The power of stories is such an important ingredient and sometime may change the equation a bit where 1 + 1 actually equals 3, a simple reminder that the sum is often greater then its parts. Ken Burns, a documentary filmmaker and master storyteller takes us on a journey touching on the characteristics of a great story in the below interview.
He has three main take-aways that we can use when we try to persuade, sell or move others – The real genuine stories are about the things that matter the most to us, the other thing: 3….
Manipulation – all stories involve manipulation and we should be aware of this. Burns reminds us that we should be in the business of moving people and making people care. Stories that don’t elicit emotion aren’t less manipulative anyway – they are just really bad stories.
An emotional truth is something you have to build – Life has many different shades and the stories we pass along are here to help us see the complexity and get a bit of a better understanding of it. Burns says what drives his work is an urge to wake the dead. He has devoted himself to continually bringing people alive from the past – a compulsion born of his own past.

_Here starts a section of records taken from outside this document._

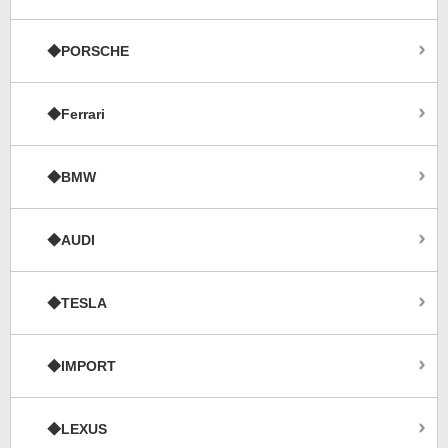
◆PORSCHE
◆Ferrari
◆BMW
◆AUDI
◆TESLA
◆IMPORT
◆LEXUS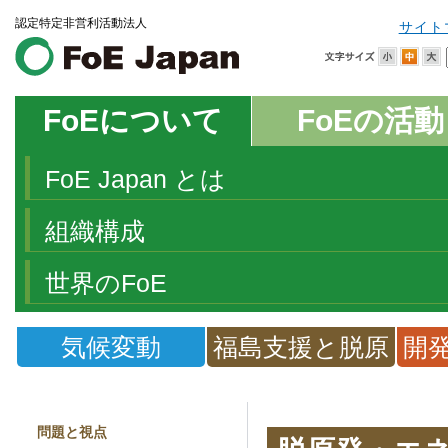
認定特定非営利活動法人
サイト
FoEについて
FoEの活動
FoE Japan とは
組織構成
世界のFoE
気候変動
福島支援と脱原
開
発
問題と視点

That’s an emotional truth he builds for us in telling his own story – “We have to keep the wolf from the door”.
Stories transcend – Burns made a film about Jackie Robinson and how the situation challenged the fans and a nations view. The film explored the transition in many fans – how they saw it, how they struggled with it and ultimately how they changed. This scenario plays itself out time and time again – where something out of your control happens and how you adapt becomes the story.